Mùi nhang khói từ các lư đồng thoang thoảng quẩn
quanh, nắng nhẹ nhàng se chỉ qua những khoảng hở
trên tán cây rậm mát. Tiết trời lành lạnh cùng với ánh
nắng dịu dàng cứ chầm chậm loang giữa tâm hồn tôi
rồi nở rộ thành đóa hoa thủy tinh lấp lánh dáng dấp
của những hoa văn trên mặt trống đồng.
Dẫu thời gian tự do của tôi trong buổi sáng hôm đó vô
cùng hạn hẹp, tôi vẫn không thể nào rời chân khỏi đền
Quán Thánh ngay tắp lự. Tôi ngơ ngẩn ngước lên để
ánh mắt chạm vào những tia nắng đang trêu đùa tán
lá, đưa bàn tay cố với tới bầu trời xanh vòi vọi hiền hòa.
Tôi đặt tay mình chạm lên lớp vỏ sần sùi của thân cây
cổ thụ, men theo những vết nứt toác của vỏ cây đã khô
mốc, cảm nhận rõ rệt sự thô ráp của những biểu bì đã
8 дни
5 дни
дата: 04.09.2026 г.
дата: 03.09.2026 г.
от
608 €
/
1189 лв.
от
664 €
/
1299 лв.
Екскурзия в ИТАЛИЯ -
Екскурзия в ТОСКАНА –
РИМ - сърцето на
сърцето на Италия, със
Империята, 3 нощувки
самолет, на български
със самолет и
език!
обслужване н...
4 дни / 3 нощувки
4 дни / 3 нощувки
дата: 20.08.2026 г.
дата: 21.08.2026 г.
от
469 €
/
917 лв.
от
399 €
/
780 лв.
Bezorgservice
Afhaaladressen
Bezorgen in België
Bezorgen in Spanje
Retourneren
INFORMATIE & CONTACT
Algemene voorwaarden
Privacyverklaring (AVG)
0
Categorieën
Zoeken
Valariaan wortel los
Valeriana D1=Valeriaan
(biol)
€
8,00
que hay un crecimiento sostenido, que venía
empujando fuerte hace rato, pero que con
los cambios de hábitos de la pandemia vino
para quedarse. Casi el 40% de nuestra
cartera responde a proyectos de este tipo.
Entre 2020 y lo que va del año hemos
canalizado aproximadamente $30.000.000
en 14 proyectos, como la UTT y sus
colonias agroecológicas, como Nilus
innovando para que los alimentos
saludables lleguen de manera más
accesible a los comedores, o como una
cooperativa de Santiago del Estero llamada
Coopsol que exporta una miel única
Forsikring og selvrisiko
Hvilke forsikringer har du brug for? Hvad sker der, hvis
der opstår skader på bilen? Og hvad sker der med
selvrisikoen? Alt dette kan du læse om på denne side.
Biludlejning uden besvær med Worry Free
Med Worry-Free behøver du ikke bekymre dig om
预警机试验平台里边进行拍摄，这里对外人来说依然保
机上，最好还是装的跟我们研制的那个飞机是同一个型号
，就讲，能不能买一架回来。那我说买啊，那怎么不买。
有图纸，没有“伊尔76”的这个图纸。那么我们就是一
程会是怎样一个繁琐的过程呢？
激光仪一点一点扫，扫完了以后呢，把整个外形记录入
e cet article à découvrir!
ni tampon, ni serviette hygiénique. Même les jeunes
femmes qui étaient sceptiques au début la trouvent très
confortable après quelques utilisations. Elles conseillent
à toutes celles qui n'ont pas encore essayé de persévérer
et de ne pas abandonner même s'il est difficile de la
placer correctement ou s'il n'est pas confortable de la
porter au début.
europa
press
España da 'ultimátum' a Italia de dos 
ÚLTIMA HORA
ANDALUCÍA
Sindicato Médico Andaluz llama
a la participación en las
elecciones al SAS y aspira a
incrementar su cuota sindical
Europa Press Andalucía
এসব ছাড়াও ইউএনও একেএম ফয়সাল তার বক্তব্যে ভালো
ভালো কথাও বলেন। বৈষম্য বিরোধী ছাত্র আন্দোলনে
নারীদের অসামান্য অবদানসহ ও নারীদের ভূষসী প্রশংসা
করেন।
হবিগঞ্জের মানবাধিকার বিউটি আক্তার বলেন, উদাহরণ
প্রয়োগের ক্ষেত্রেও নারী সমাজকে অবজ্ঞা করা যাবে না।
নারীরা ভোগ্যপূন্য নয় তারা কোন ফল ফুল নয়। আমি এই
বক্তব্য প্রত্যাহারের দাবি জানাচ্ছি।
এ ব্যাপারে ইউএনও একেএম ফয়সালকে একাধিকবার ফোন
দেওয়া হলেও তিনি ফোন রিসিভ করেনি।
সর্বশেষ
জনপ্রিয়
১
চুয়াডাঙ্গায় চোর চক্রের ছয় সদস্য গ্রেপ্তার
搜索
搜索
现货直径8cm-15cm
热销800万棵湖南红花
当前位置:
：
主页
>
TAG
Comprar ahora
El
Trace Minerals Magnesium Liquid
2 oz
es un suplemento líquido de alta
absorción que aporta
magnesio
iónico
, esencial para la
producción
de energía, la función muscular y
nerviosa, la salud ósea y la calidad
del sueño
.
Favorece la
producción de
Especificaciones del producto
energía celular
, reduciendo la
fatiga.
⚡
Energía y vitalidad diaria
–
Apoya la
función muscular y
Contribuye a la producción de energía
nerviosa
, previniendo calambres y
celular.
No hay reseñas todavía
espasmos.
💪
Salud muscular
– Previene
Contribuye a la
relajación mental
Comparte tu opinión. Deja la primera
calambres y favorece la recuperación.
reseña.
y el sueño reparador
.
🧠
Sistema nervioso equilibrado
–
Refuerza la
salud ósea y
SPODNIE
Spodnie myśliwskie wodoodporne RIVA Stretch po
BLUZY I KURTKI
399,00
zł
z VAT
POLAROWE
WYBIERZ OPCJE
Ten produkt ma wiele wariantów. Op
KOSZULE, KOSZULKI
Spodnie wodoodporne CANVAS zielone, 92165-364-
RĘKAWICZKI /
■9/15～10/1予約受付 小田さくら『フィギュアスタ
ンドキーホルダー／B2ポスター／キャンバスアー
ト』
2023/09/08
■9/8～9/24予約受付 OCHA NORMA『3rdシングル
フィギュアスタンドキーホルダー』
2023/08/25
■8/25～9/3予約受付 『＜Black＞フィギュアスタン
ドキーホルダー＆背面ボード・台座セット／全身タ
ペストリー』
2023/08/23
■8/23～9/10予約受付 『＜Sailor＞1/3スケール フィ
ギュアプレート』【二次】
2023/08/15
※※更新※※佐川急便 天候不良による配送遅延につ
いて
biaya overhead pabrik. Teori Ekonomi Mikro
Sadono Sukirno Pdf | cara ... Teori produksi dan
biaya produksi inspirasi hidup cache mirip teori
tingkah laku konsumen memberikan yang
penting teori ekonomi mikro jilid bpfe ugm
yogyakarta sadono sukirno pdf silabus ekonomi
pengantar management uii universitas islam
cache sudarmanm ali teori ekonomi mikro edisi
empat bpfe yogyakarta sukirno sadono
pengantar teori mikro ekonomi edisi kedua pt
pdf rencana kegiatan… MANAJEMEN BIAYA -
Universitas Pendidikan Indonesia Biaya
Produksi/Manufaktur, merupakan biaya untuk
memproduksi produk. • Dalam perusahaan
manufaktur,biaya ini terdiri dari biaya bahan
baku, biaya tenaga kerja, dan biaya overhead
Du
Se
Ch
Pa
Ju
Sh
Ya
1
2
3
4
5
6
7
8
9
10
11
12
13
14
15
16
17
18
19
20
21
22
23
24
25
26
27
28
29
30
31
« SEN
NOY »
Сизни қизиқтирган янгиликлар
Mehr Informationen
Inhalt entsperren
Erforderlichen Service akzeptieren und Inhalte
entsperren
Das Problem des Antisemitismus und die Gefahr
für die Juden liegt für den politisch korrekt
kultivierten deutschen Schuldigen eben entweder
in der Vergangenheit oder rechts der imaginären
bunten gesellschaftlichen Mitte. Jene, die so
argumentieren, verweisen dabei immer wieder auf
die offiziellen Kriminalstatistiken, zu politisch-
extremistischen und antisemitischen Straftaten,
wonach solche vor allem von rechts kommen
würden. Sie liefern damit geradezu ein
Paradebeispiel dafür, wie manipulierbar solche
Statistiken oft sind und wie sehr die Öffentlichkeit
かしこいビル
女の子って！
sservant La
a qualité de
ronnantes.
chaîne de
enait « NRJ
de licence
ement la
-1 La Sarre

━━━━━━━━━━━━━━━━━━━━━━━━━━━━━━

# [ASSIGNMENT]
Repeat exactly the lines that run from the opening of the listing through the line holding "Quán Thánh ngay". Leave out everything else.

# [SOLUTION FOR THIS EXERCISE]
Mùi nhang khói từ các lư đồng thoang thoảng quẩn
quanh, nắng nhẹ nhàng se chỉ qua những khoảng hở
trên tán cây rậm mát. Tiết trời lành lạnh cùng với ánh
nắng dịu dàng cứ chầm chậm loang giữa tâm hồn tôi
rồi nở rộ thành đóa hoa thủy tinh lấp lánh dáng dấp
của những hoa văn trên mặt trống đồng.
Dẫu thời gian tự do của tôi trong buổi sáng hôm đó vô
cùng hạn hẹp, tôi vẫn không thể nào rời chân khỏi đền
Quán Thánh ngay tắp lự. Tôi ngơ ngẩn ngước lên để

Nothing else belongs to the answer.